Her face crumpled, the first few tears turning into a torrent, and she managed, breathless, before she turned over to face away from him, "Oh, I could slap you."
The movement made her stab wound scream, but she was too miserable to go back to looking at him. She heard him loose a gravelly sigh—he knew it hurt her, because of course he knew—and a second later his arms were around her again, trying to coax her back to a more comfortable position.
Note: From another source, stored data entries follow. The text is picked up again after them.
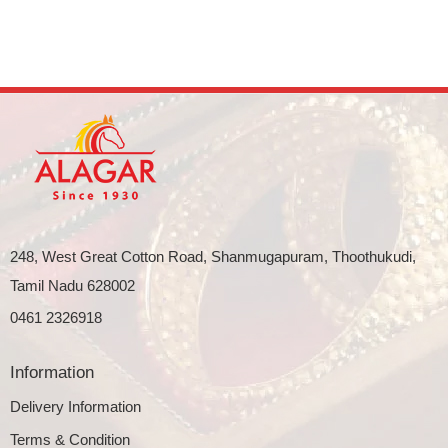
248, West Great Cotton Road, Shanmugapuram, Thoothukudi,
Tamil Nadu 628002
0461 2326918
Information
Delivery Information
Terms & Condition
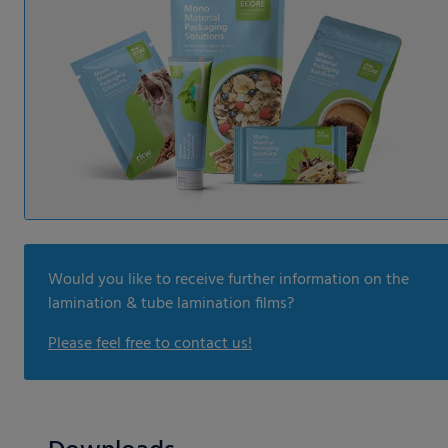
Would you like to receive further information on the
lamination & tube lamination films?
Please feel free to contact us!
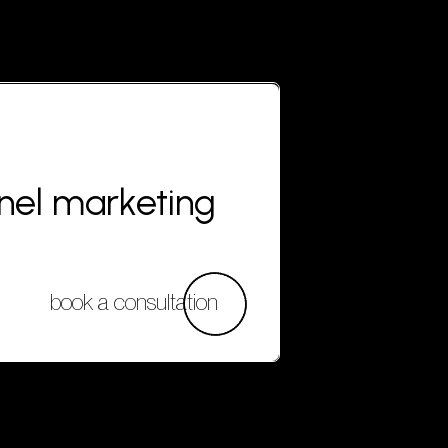
nnel marketing
book a consultation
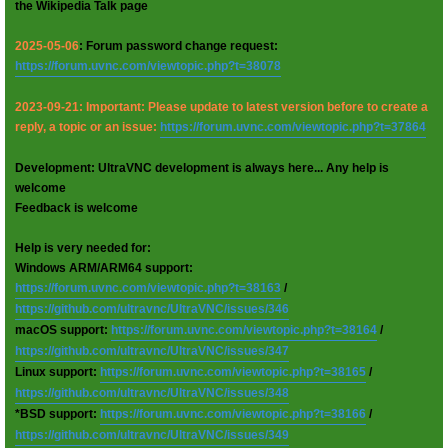
the Wikipedia Talk page
2025-05-06
: Forum password change request:
https://forum.uvnc.com/viewtopic.php?t=38078
2023-09-21: Important: Please update to latest version before to create a
reply, a topic or an issue:
https://forum.uvnc.com/viewtopic.php?t=37864
Development: UltraVNC development is always here... Any help is
welcome
Feedback is welcome
Help is very needed for:
Windows ARM/ARM64 support:
https://forum.uvnc.com/viewtopic.php?t=38163
/
https://github.com/ultravnc/UltraVNC/issues/346
macOS support:
https://forum.uvnc.com/viewtopic.php?t=38164
/
https://github.com/ultravnc/UltraVNC/issues/347
Linux support:
https://forum.uvnc.com/viewtopic.php?t=38165
/
https://github.com/ultravnc/UltraVNC/issues/348
*BSD support:
https://forum.uvnc.com/viewtopic.php?t=38166
/
https://github.com/ultravnc/UltraVNC/issues/349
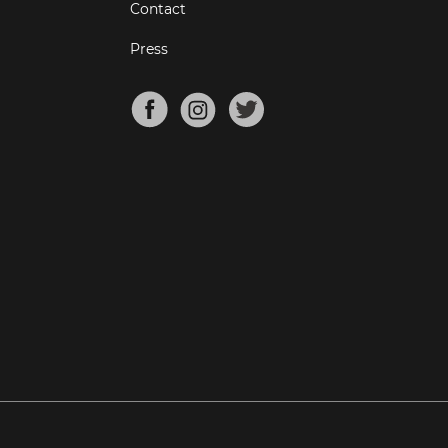
Contact
Press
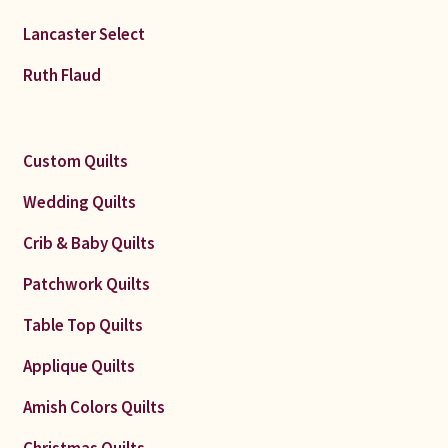
Lancaster Select
Ruth Flaud
Custom Quilts
Wedding Quilts
Crib & Baby Quilts
Patchwork Quilts
Table Top Quilts
Applique Quilts
Amish Colors Quilts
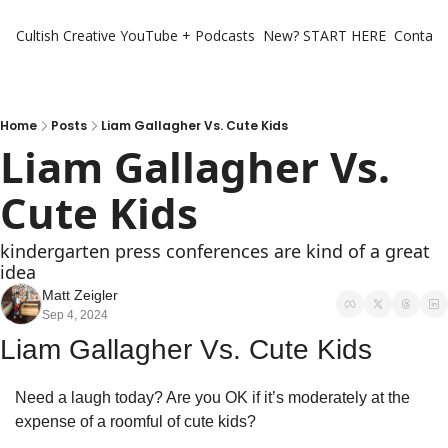
Cultish Creative
YouTube + Podcasts
New? START HERE
Contact 
Home
Posts
Liam Gallagher Vs. Cute Kids
Liam Gallagher Vs. 
Cute Kids
kindergarten press conferences are kind of a great 
idea 
Matt Zeigler
Sep 4, 2024
Liam Gallagher Vs. Cute Kids
Need a laugh today? Are you OK if it’s moderately at the 
expense of a roomful of cute kids? 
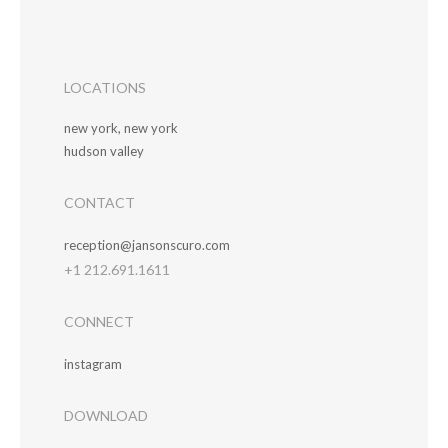
LOCATIONS
new york, new york
hudson valley
CONTACT
reception@jansonscuro.com
+1 212.691.1611
CONNECT
instagram
DOWNLOAD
"Don't do that," he scolded her quietly, but she shoved him away with all her might.
"You don't like that, do you?" she snapped when he grimaced, when the brunt of her rejection rained traitorously into his stomach. "When someone you want to be close to pushes you away?"
He was quiet a moment, watching her, digesting, his arms fixed where he held her, before he whispered, "I'm not trying to push you away."
"And do you know what the worst part is?" she cried. "That you're using what I've been through, what I've been trying so—so hard to just forget, as an excuse to keep me at arm's length! Well, I don't want your penance! I just want—I want—"
She buried her fists in her eyes, gasping. And he still just sat there like an idiot, frozen.
"You, stupid!" she sobbed, beating him on the shoulder with what energy she had left, which admittedly wasn't much. "I want you, and no one else, and I'm tired of being the reason you punish yourself! When I wake up screaming, I don't want your guilt—I want you to put your arms around me and—and—"
She buried her face in her hands again, breathless, and so slowly, so gently, he scooped her up in his arms and pull her onto his lap. They both flinched when the movement jostled her injury, but he didn't let her go.
"And what, Zelda?"
She met his eyes, so soft and tumultuous and blue, and dragged her sleeve ineffectually over her eyes, hiccuping. "And nothing. This is enough."
He pulled her in closer, letting her head rest on his shoulder, and they both sighed shakily at the resolution of it. He kissed the crown of her head.
"You're so stubborn."
She sniffled. "So are you."
He paused, listening to the fire crackle. Then, "You know how I feel about you."
She settled further into him, letting his warmth relax every taut muscle, and sighed. "Do I?"
He puffed a humorless laugh.
"If you don't," he murmured in her ear, tightening his arms around her, "then you're an idiot, too."
The stab wound pulsed in her side, but it felt dull.
It was nothing compared to the wounds that were finally beginning to mend in them now.